*Required work*:
Exactly as they appear, print the line with "Identify the location" and each line after it through the end of the entries below; leave out pictures.

[Start of Attachment]

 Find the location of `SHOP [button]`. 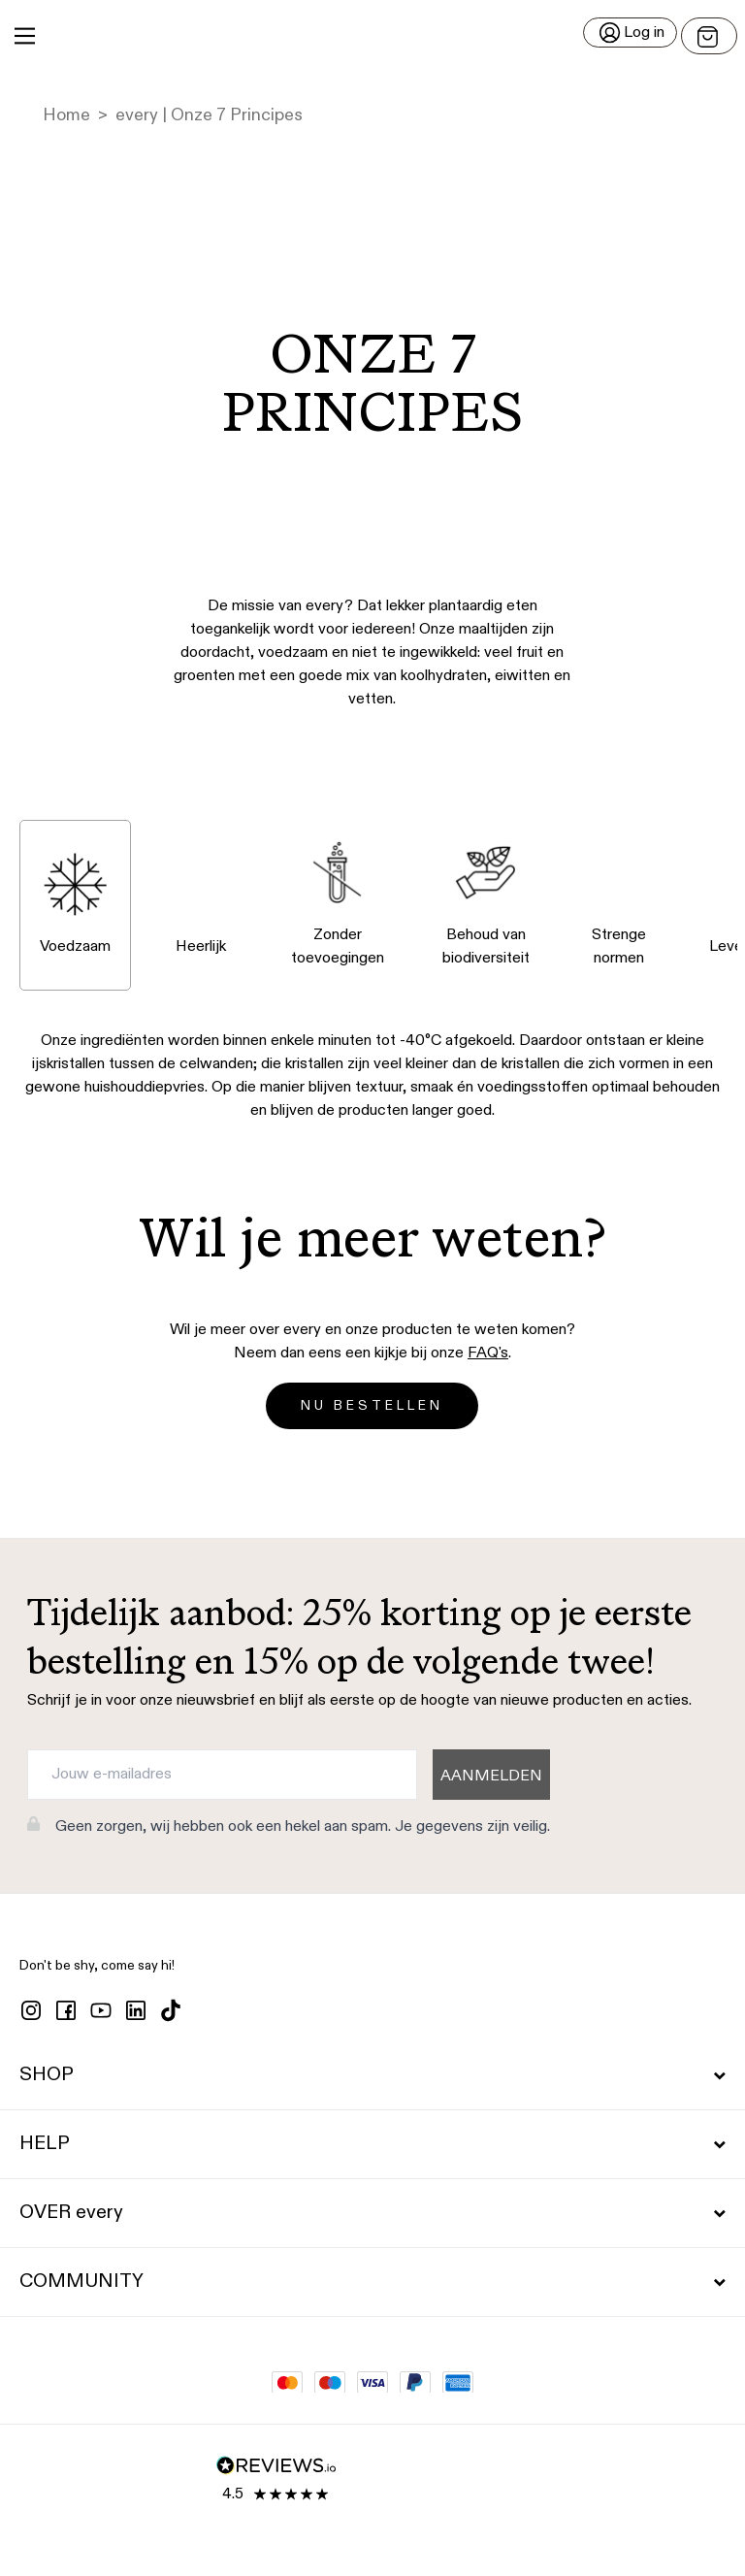

SHOP [button] is located at coordinates (372, 2075).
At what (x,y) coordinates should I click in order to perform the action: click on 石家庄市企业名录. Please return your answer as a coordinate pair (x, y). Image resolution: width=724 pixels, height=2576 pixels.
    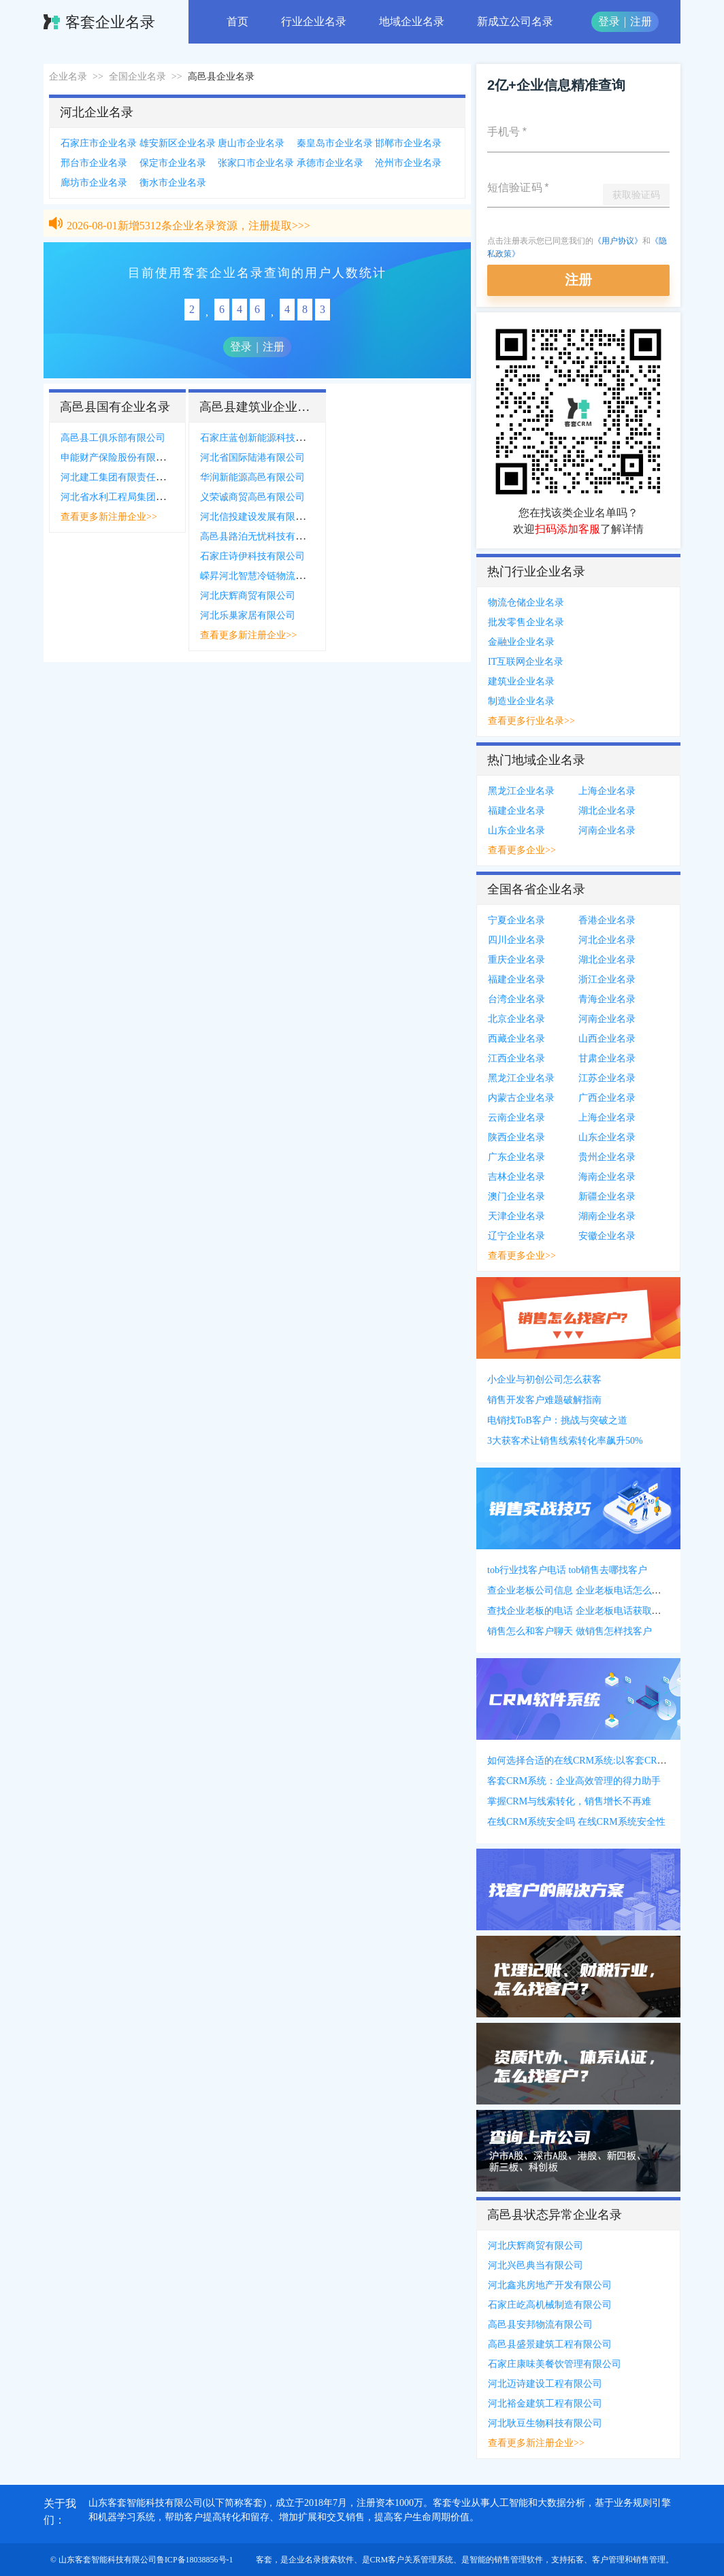
    Looking at the image, I should click on (99, 143).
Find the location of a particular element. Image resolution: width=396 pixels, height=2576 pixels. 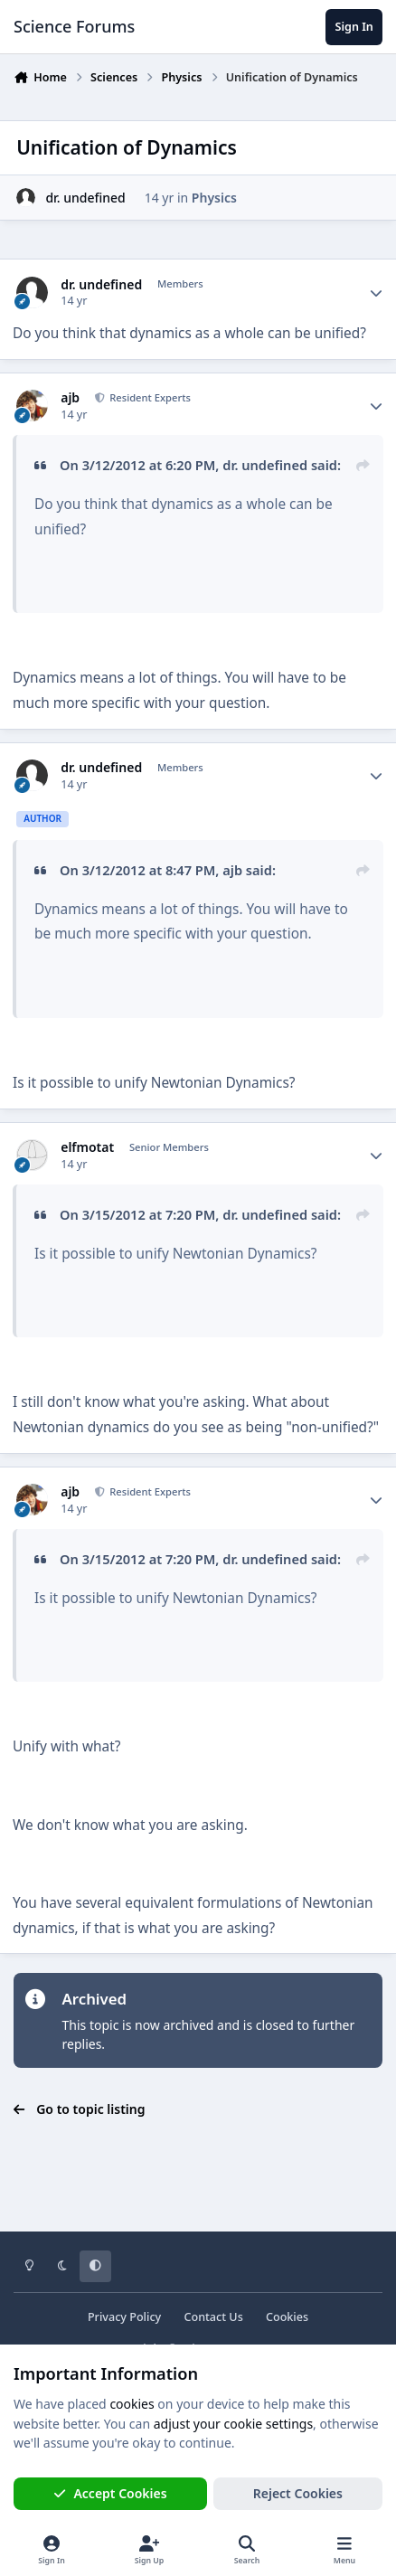

Cookies is located at coordinates (287, 2317).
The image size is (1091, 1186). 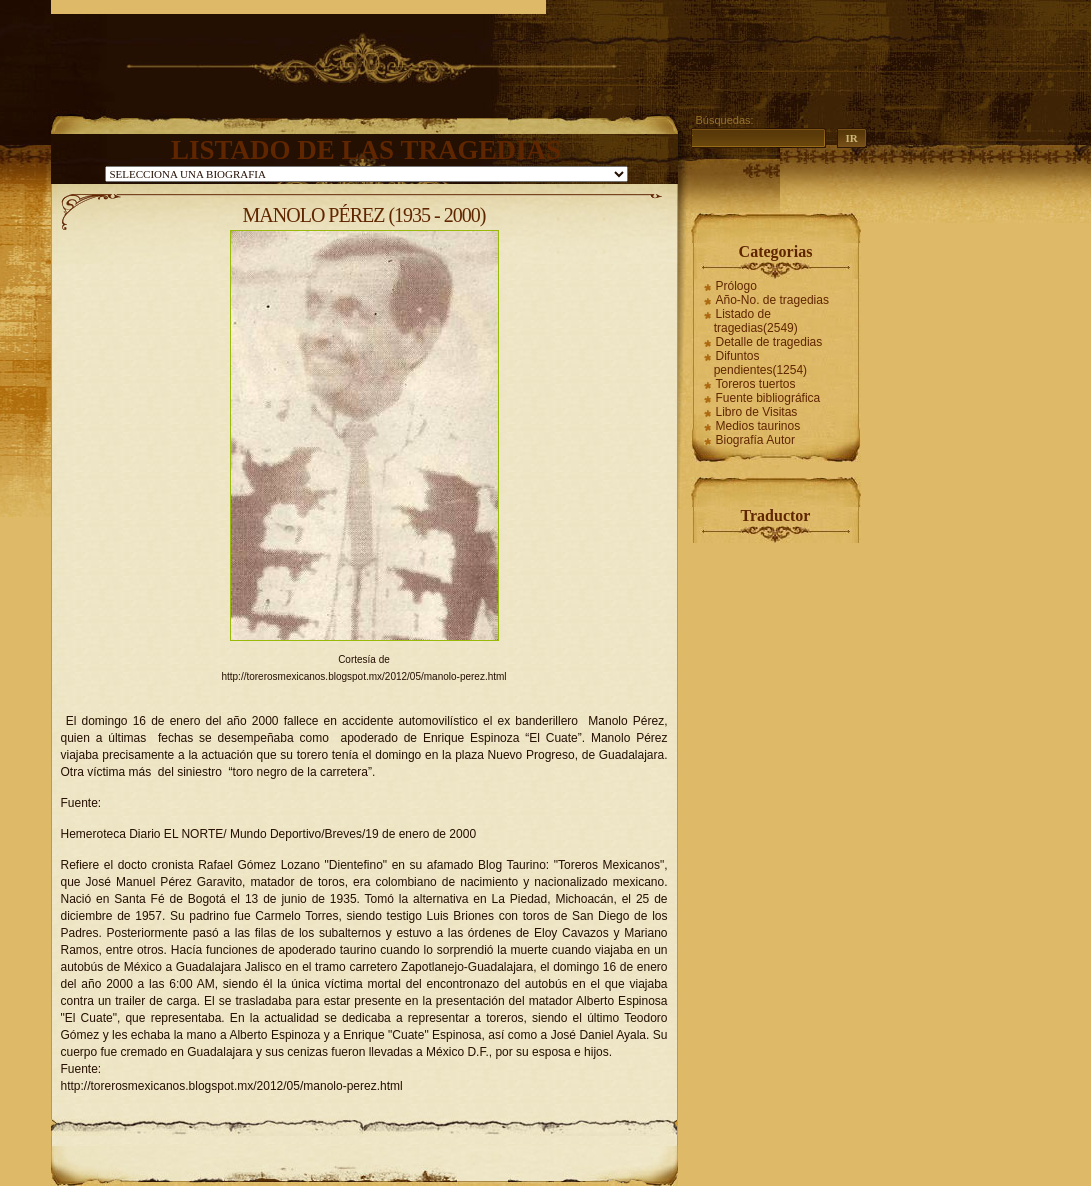 I want to click on Toreros tuertos, so click(x=756, y=384).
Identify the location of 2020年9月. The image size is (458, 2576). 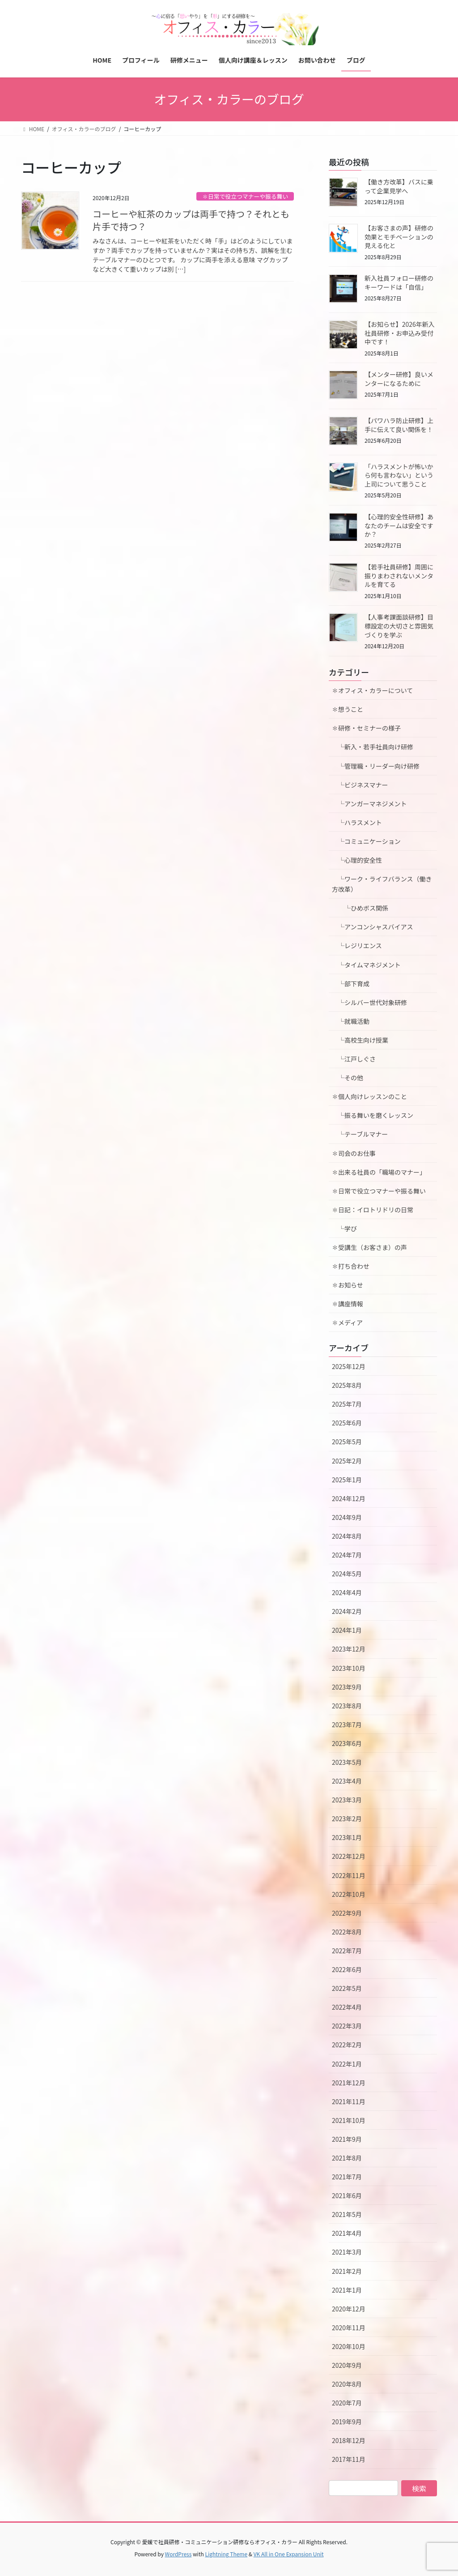
(347, 2365).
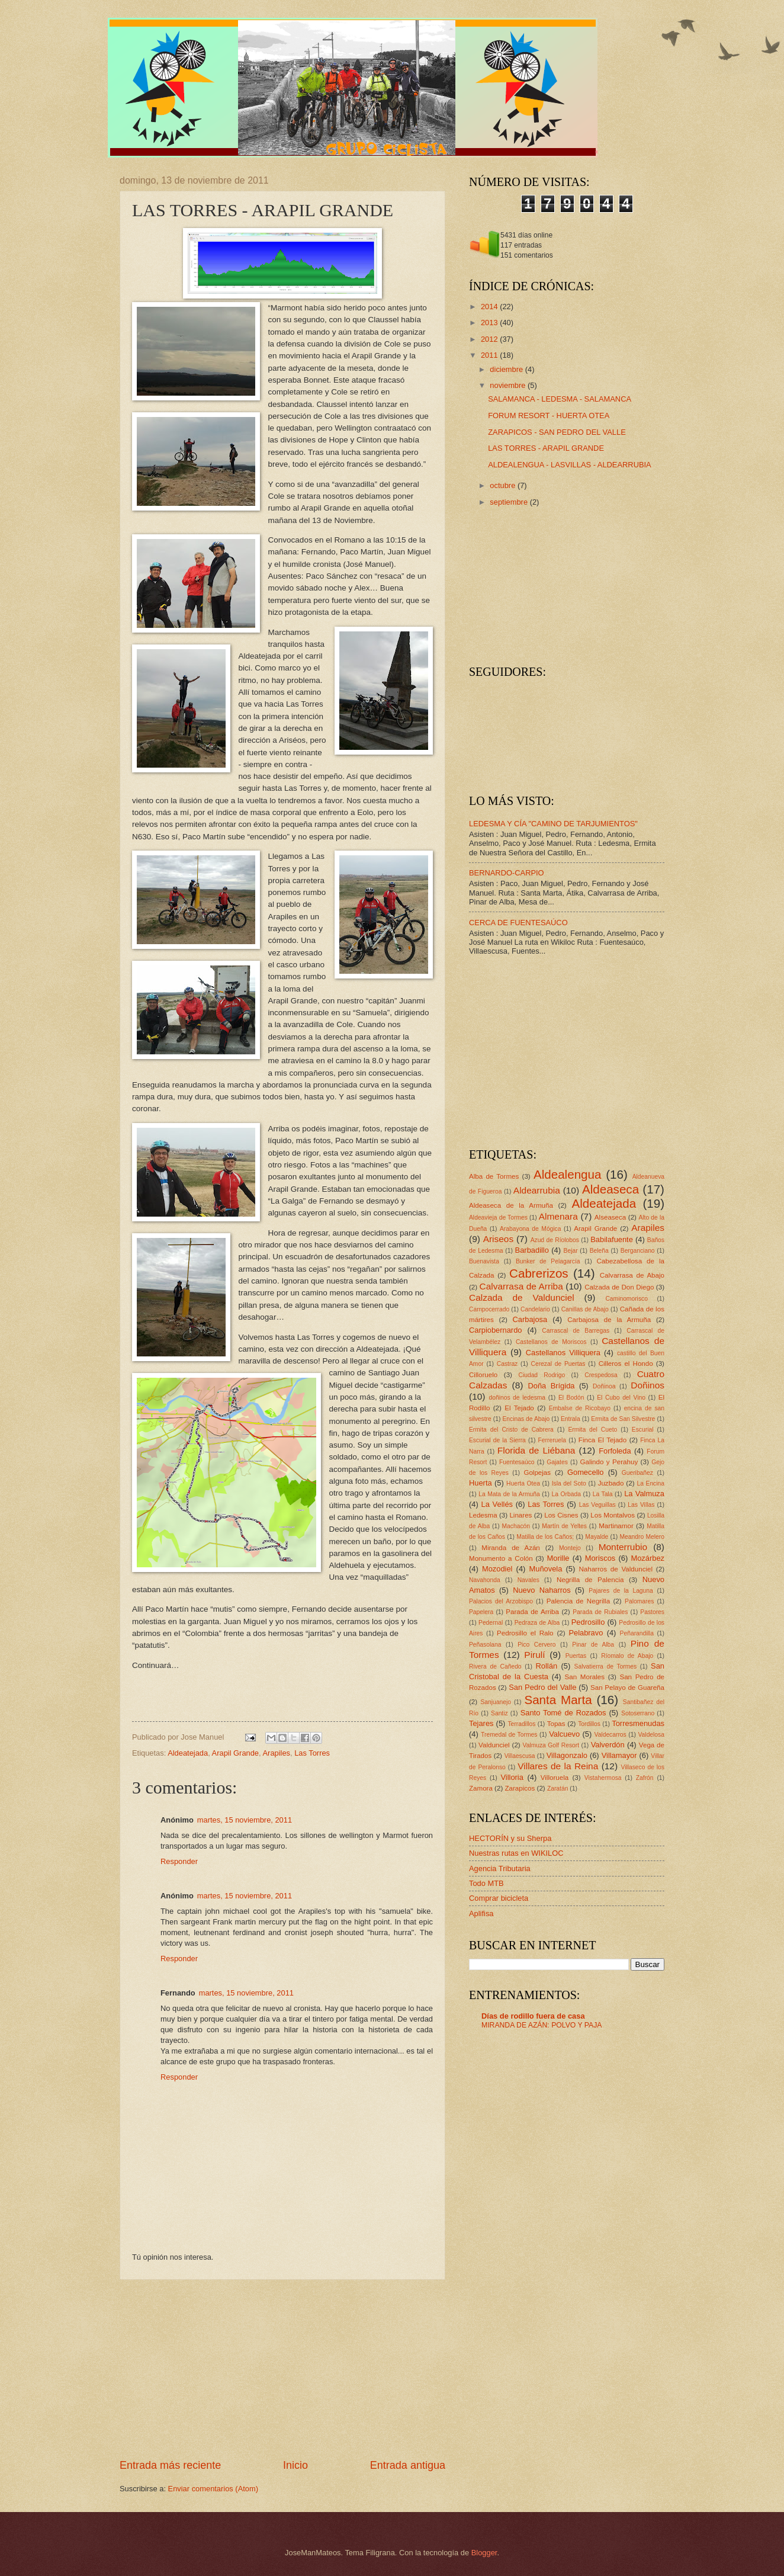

[End of Attachment]

*Response to this task*:
Identify the location of 2020年9月. The image size is (458, 2576). 
(347, 2365).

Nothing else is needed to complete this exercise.